Pascal on Natural Revelation

In his Pensees Pascal describes his despair at what can be known about God through nature alone:

This is what I see and what troubles me. I look around in every direction and all I see is darkness. Nature has nothing to offer me that does not give rise to doubt and anxiety. If I saw no sign there of a Divinity I should decide on a negative solution: if I saw signs of a Creator everywhere I should peacefully settle down in the faith. But seeing too much to deny and not enough to affirm, I am in a pitiful state…

We are truly in a pitiful state if all we can know of the meaning of ‘life’ is what we discover through our senses. We look up at the great, majestic trees of the forest and feel that they must be the work of God but then recoil in horror when we watch the grim drama that unfolds on their branches when a parasite takes control of the mind of an ant and causes it, in the last moments of its life, to lock onto a leaf stem with its mandibles and become an incubator for the next generation of deadly fungus.

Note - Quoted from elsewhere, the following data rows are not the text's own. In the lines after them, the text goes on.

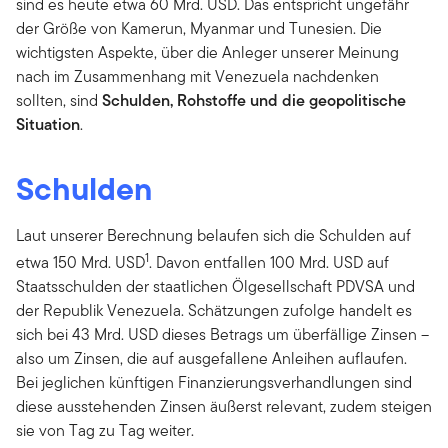
sind es heute etwa 60 Mrd. USD. Das entspricht ungefähr
der Größe von Kamerun, Myanmar und Tunesien. Die
wichtigsten Aspekte, über die Anleger unserer Meinung
nach im Zusammenhang mit Venezuela nachdenken
sollten, sind
Schulden, Rohstoffe und die geopolitische
Situation
.
Schulden
Laut unserer Berechnung belaufen sich die Schulden auf
1
etwa 150 Mrd. USD
. Davon entfallen 100 Mrd. USD auf
Staatsschulden der staatlichen Ölgesellschaft PDVSA und
der Republik Venezuela. Schätzungen zufolge handelt es
sich bei 43 Mrd. USD dieses Betrags um überfällige Zinsen –
also um Zinsen, die auf ausgefallene Anleihen auflaufen.
Bei jeglichen künftigen Finanzierungsverhandlungen sind
diese ausstehenden Zinsen äußerst relevant, zudem steigen
sie von Tag zu Tag weiter.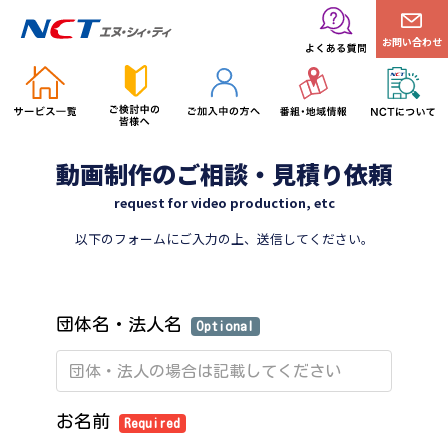
お問い合わせ
動画制作のご相談・見積り依頼
request for video production, etc
以下のフォームにご入力の上、送信してください。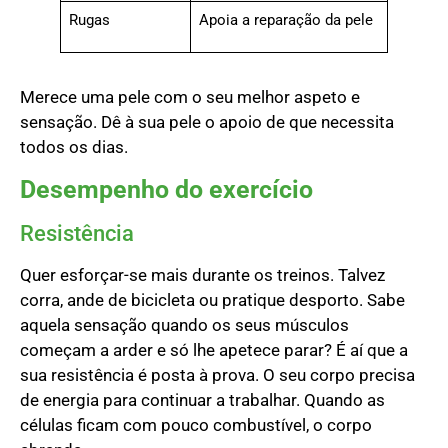
Rugas
Apoia a reparação da pele
Merece uma pele com o seu melhor aspeto e
sensação. Dê à sua pele o apoio de que necessita
todos os dias.
Desempenho do exercício
Resistência
Quer esforçar-se mais durante os treinos. Talvez
corra, ande de bicicleta ou pratique desporto. Sabe
aquela sensação quando os seus músculos
começam a arder e só lhe apetece parar? É aí que a
sua resistência é posta à prova. O seu corpo precisa
de energia para continuar a trabalhar. Quando as
células ficam com pouco combustível, o corpo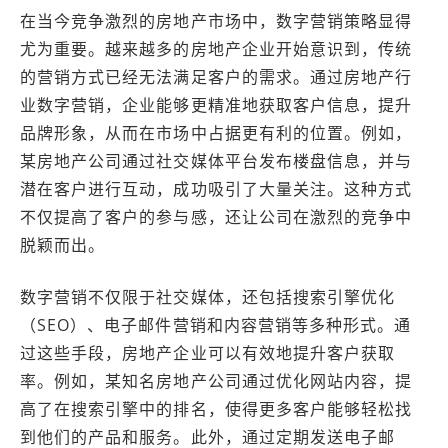
在当今竞争激烈的房地产市场中，数字营销策略显得
尤为重要。越来越多的房地产企业开始意识到，传统
的营销方式已经无法满足客户的需求。通过房地产行
业数字营销，企业能够更精准地获取客户信息，提升
品牌形象，从而在市场中占据更有利的位置。例如，
某房地产公司通过社交媒体平台发布楼盘信息，并与
潜在客户进行互动，成功吸引了大量关注。这种方式
不仅提高了客户的参与感，还让公司在激烈的竞争中
脱颖而出。
数字营销不仅限于社交媒体，还包括搜索引擎优化
（SEO）、电子邮件营销和内容营销等多种形式。通
过这些手段，房地产企业可以有效地提升客户获取
率。例如，某知名房地产公司通过优化网站内容，提
高了在搜索引擎中的排名，使得更多客户能够轻松找
到他们的产品和服务。此外，通过定期发送电子邮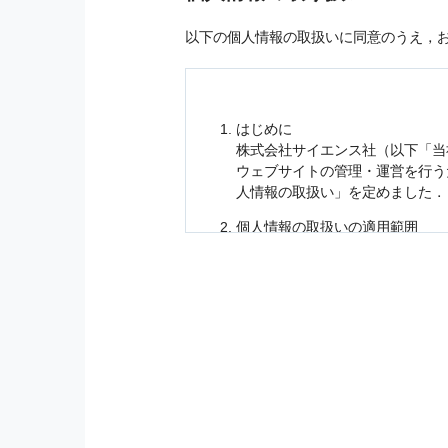
以下の個人情報の取扱いに同意のうえ，
はじめに
株式会社サイエンス社（以下「当
ウェブサイトの管理・運営を行
人情報
の取扱い」を定めました．
個人情報
の取扱いの適用範囲
個人情報
の取扱いについては，お
に適応されます．
お客様が当社のサイトを利用され
個人情報
の利用目的
当社は，お客様から収集させてい
の他に，以下の各号に定める目的
本サービスの提供または以下に定
（1） お客様に対して，当社の
（2） 当社において，お客様に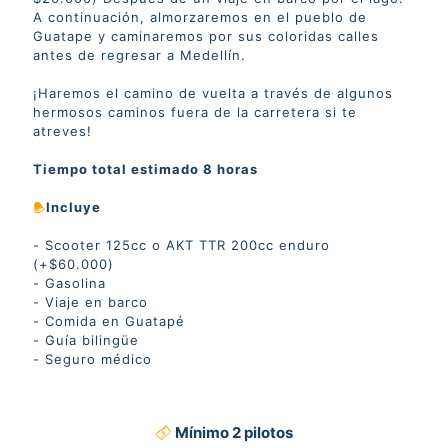
A continuación, almorzaremos en el pueblo de
Guatape y caminaremos por sus coloridas calles
antes de regresar a Medellín.
¡Haremos el camino de vuelta a través de algunos
hermosos caminos fuera de la carretera si te
atreves!
Tiempo total estimado 8 horas
Incluye
- Scooter 125cc o AKT TTR 200cc enduro
(+$60.000)
- Gasolina
- Viaje en barco
- Comida en Guatapé
- Guía bilingüe
- Seguro médico
Mínimo 2 pilotos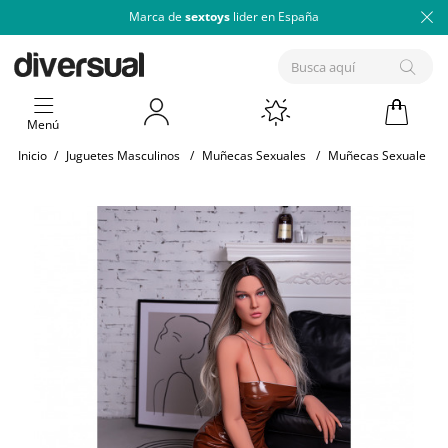
Marca de
sextoys
lider en España
Menú
Inicio
/
Juguetes Masculinos
/
Muñecas Sexuales
/
Muñecas Sexuales Re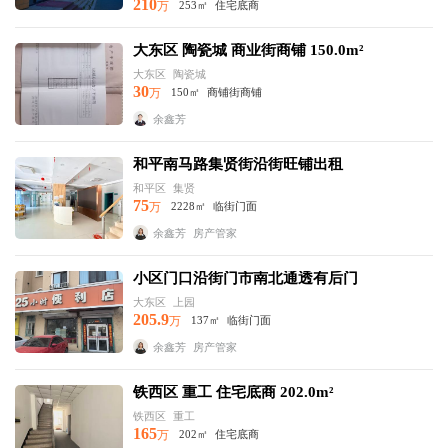
210
万
253㎡
住宅底商
大东区 陶瓷城 商业街商铺 150.0m²
大东区
陶瓷城
30
万
150㎡
商铺街商铺
余鑫芳
和平南马路集贤街沿街旺铺出租
和平区
集贤
75
万
2228㎡
临街门面
余鑫芳
房产管家
小区门口沿街门市南北通透有后门
大东区
上园
205.9
万
137㎡
临街门面
余鑫芳
房产管家
铁西区 重工 住宅底商 202.0m²
铁西区
重工
165
万
202㎡
住宅底商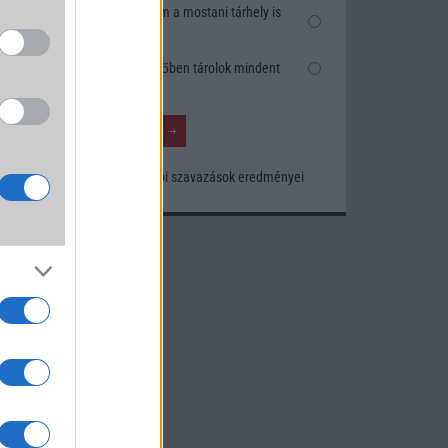
Nem, nekem a mostani tárhely is
elég
Inkább felhőben tárolok mindent
x
Korábbi szavazások eredményei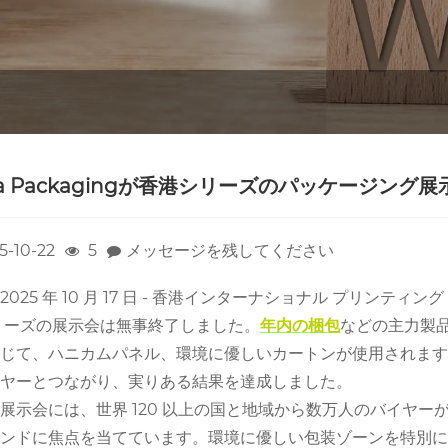
ida Packagingが香港シリーズのパッケージング
5-10-22
5
メッセージを残してください
2025 年 10 月 17 日 - 香港インターナショナル プリンテ
リーズの展示会は無事終了しました。
年内の梱包
などの主力製
じて、ハニカムパネル、環境に優しいカートンが使用されます
ヤーとつながり、実りある結果を達成しました。
展示会には、世界 120 以上の国と地域から数万人のバイヤ
ンドに焦点を当てています。環境に優しい包装ゾーンを特別に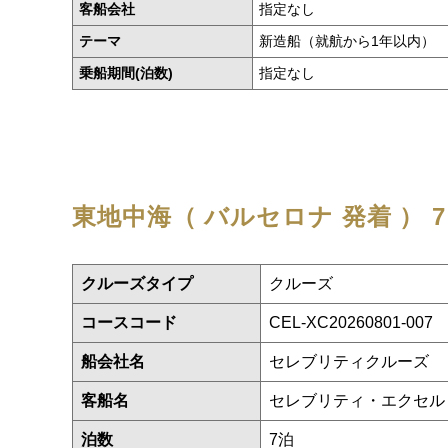
客船会社
指定なし
テーマ
新造船（就航から1年以内）
乗船期間(泊数)
指定なし
東地中海（ バルセロナ 発着 ）
7
クルーズタイプ
クルーズ
コースコード
CEL-XC20260801-007
船会社名
セレブリティクルーズ
客船名
セレブリティ・エクセ
泊数
7泊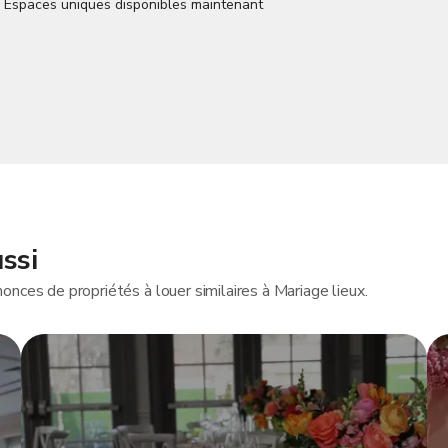
ssi
nces de propriétés à louer similaires à Mariage lieux.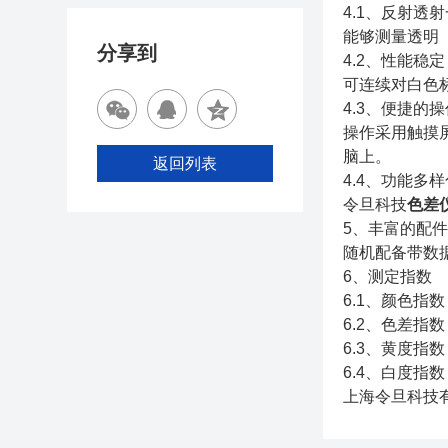
4.1、反射透
能够测量透明
分享到
4.2、性能稳定
可连续对白色标
4.3、便捷的
操作采用触摸
脑上。
返回列表
4.4、功能多
令旦科技
色差
5、丰富的配
随机配备带数
6、测定指数
6.1、颜色指数
6.2、色差指数
6.3、黄度指数
6.4、白度指数
上海令旦科技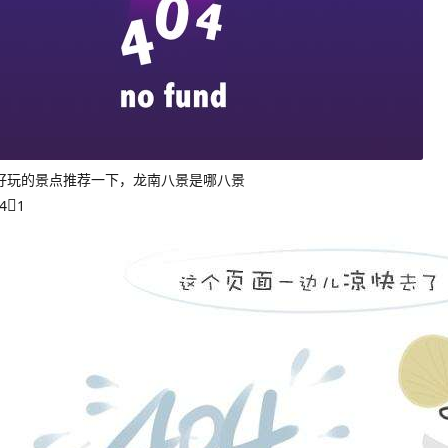
好玩的景点推荐一下，龙南八景是哪八景
4
1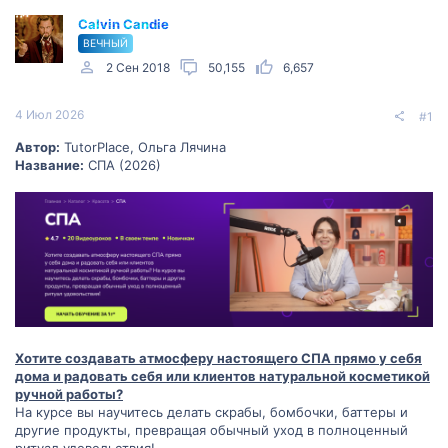
Calvin Candie
ВЕЧНЫЙ
2 Сен 2018
50,155
6,657
4 Июл 2026
#1
Автор:
TutorPlace, Ольга Лячина
Название:
СПА (2026)
Хотите создавать атмосферу настоящего СПА прямо у себя
дома и радовать себя или клиентов натуральной косметикой
ручной работы?
На курсе вы научитесь делать скрабы, бомбочки, баттеры и
другие продукты, превращая обычный уход в полноценный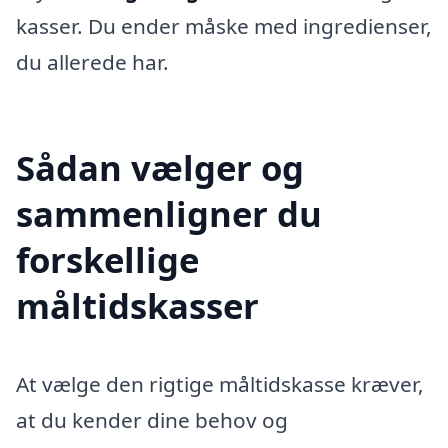
kasser. Du ender måske med ingredienser,
du allerede har.
Sådan vælger og
sammenligner du
forskellige
måltidskasser
At vælge den rigtige måltidskasse kræver,
at du kender dine behov og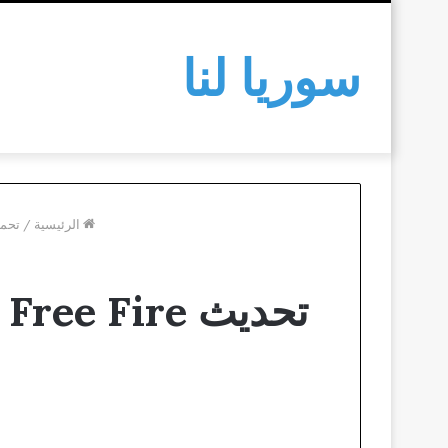
سوريا لنا
الرئيسية
/
تحمي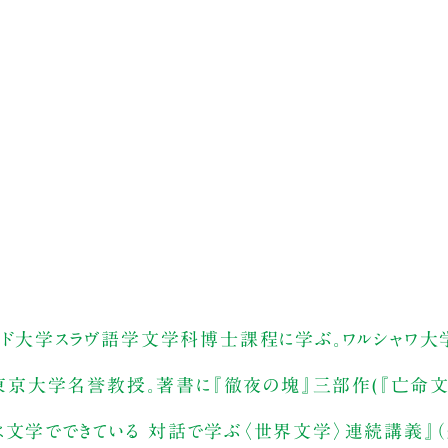
バード大学スラヴ語学文学科博士課程に学ぶ。ワルシャワ
京大学名誉教授。著書に『徹夜の塊』三部作(『亡命文
は文学でできている 対話で学ぶ〈世界文学〉連続講義』（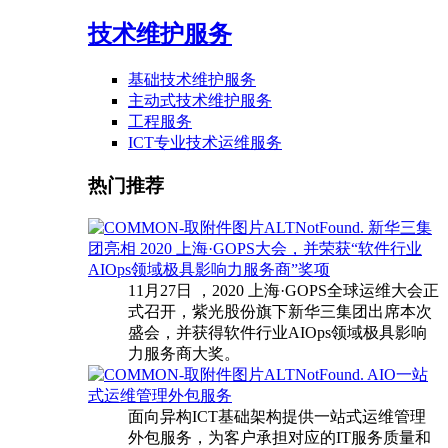
技术维护服务
基础技术维护服务
主动式技术维护服务
工程服务
ICT专业技术运维服务
热门推荐
新华三集
团亮相 2020 上海·GOPS大会，并荣获“软件行业
AIOps领域极具影响力服务商”奖项
11月27日 ，2020 上海·GOPS全球运维大会正
式召开，紫光股份旗下新华三集团出席本次
盛会，并获得软件行业AIOps领域极具影响
力服务商大奖。
AIO一站
式运维管理外包服务
面向异构ICT基础架构提供一站式运维管理
外包服务，为客户承担对应的IT服务质量和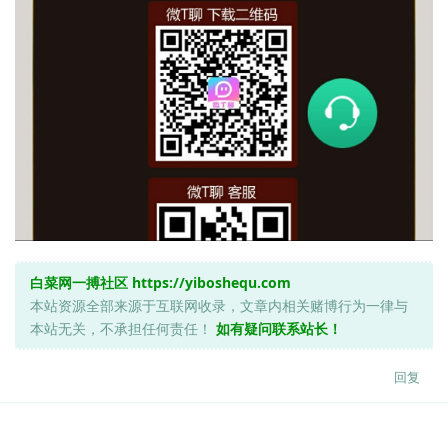
白菜网一搏社区
https://yiboshequ.com
本站资源全部来源于互联网收录，文章内相关赌博行为一律与
本站无关，不承担任何责任！
如有疑问联系站长！
回复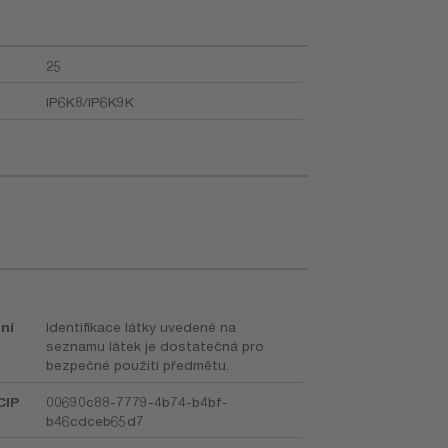
25
IP6K8/IP6K9K
ní
Identifikace látky uvedené na
seznamu látek je dostatečná pro
bezpečné použití předmětu.
CIP
00690c88-7779-4b74-b4bf-
b46cdceb65d7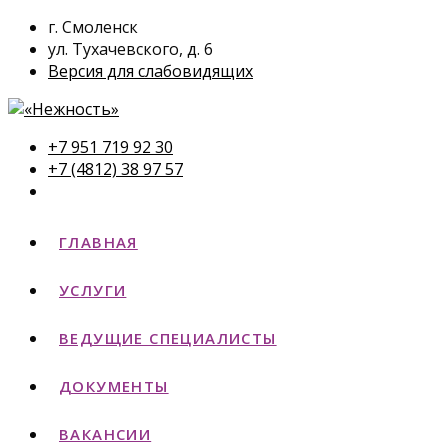
г. Смоленск
ул. Тухачевского, д. 6
Версия для слабовидящих
+7 951 719 92 30
+7 (4812) 38 97 57
ГЛАВНАЯ
УСЛУГИ
ВЕДУЩИЕ СПЕЦИАЛИСТЫ
ДОКУМЕНТЫ
ВАКАНСИИ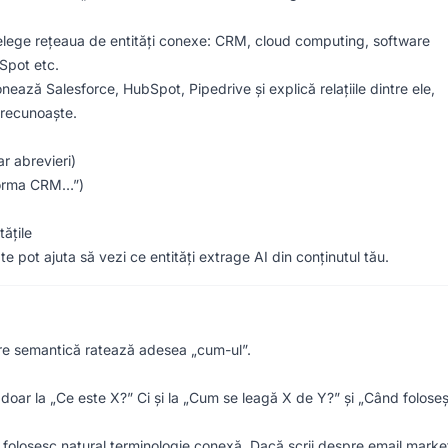
țelege rețeaua de entități conexe: CRM, cloud computing, software
Spot etc.
ază Salesforce, HubSpot, Pipedrive și explică relațiile dintre ele,
e recunoaște.
ar abrevieri)
tforma CRM…”)
tățile
pot ajuta să vezi ce entități extrage AI din conținutul tău.
are semantică ratează adesea „cum-ul”.
oar la „Ce este X?” Ci și la „Cum se leagă X de Y?” și „Când foloseș
i folosesc natural terminologie conexă. Dacă scrii despre email marke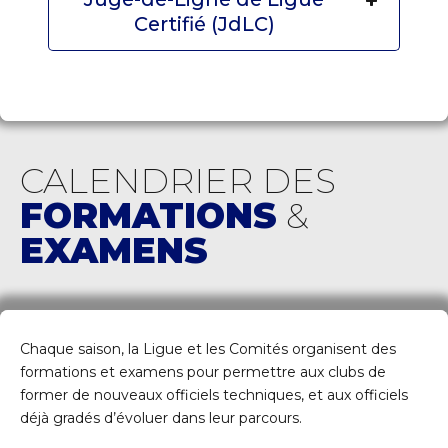
Certifié (JdLC)
CALENDRIER DES
FORMATIONS
&
EXAMENS
Chaque saison, la Ligue et les Comités organisent des
formations et examens pour permettre aux clubs de
former de nouveaux officiels techniques, et aux officiels
déjà gradés d’évoluer dans leur parcours.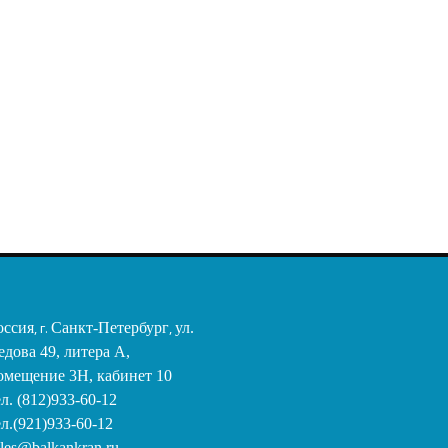
(М5)
Крюковая подвеска г/п
2.0 т., полиспаст 2/1, Ø
2 535,14 €
11-12 мм., (М5)
659,62 €
оссия
, г.
Санкт-Петербург
,
ул.
едова 49, литера А,
омещение 3Н, кабинет 10
ел. (812)933-60-12
ел.(921)933-60-12
ales@balkankran.ru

It would be better that God had not revealed himself to us at all than leave us alone with the light of nature… As Pascal put it,

“I have wished a hundred times over that, if there is a God supporting nature, she should unequivocally proclaim him, and that, if the signs in nature are deceptive, they should be completely erased; that nature should say all or nothing so that I could see what course I ought to follow. Instead of that, in the state in which I am, not knowing what I am nor what I ought to do, I know neither my condition nor my duty. My whole heart strains to know what the true good is in order to pursue it: no price would be too high to pay for eternity.”

So nature makes us thirsty but it doesn’t satisfy our thirst.